Task requirements: Find the lines holding the string "Eléctricos" in the data, then copy all of them.

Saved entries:
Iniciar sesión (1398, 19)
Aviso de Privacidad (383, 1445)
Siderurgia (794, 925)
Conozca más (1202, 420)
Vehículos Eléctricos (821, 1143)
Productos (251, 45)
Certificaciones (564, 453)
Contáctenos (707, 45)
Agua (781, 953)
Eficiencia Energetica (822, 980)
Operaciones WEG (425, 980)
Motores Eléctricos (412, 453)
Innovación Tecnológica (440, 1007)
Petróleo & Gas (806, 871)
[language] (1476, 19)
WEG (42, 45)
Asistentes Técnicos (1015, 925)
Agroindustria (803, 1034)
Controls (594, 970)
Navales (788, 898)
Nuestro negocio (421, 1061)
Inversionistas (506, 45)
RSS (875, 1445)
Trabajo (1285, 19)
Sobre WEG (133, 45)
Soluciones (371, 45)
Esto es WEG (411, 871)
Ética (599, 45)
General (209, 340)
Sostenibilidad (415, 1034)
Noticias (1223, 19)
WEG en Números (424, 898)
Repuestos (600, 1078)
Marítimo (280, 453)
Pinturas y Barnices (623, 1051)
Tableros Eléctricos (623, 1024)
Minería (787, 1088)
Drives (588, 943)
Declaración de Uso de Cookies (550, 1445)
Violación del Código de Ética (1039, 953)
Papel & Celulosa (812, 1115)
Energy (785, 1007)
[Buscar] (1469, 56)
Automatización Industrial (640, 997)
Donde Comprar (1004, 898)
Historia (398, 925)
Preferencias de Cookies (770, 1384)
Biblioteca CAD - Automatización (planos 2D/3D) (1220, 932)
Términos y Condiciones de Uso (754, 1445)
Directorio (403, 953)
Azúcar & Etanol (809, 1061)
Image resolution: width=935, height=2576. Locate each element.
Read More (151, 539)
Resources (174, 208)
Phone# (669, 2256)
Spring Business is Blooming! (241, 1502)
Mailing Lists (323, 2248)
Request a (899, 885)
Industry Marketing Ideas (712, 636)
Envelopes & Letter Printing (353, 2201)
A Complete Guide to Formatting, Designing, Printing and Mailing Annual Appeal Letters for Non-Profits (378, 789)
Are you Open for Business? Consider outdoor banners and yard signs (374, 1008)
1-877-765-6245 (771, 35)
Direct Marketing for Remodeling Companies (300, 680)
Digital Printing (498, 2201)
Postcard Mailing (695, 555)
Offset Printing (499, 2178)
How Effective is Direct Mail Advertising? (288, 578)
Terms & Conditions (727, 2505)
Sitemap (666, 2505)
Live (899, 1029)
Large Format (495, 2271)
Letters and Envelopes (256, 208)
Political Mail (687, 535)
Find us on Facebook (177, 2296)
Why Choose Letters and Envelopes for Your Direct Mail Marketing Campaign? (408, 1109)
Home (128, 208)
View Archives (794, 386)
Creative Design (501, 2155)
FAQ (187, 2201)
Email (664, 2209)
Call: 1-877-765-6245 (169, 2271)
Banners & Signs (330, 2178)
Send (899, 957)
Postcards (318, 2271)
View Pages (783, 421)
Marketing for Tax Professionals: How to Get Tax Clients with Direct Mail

Reply to the task:
Vehículos Eléctricos (821, 1143)
Motores Eléctricos (412, 453)
Tableros Eléctricos (623, 1024)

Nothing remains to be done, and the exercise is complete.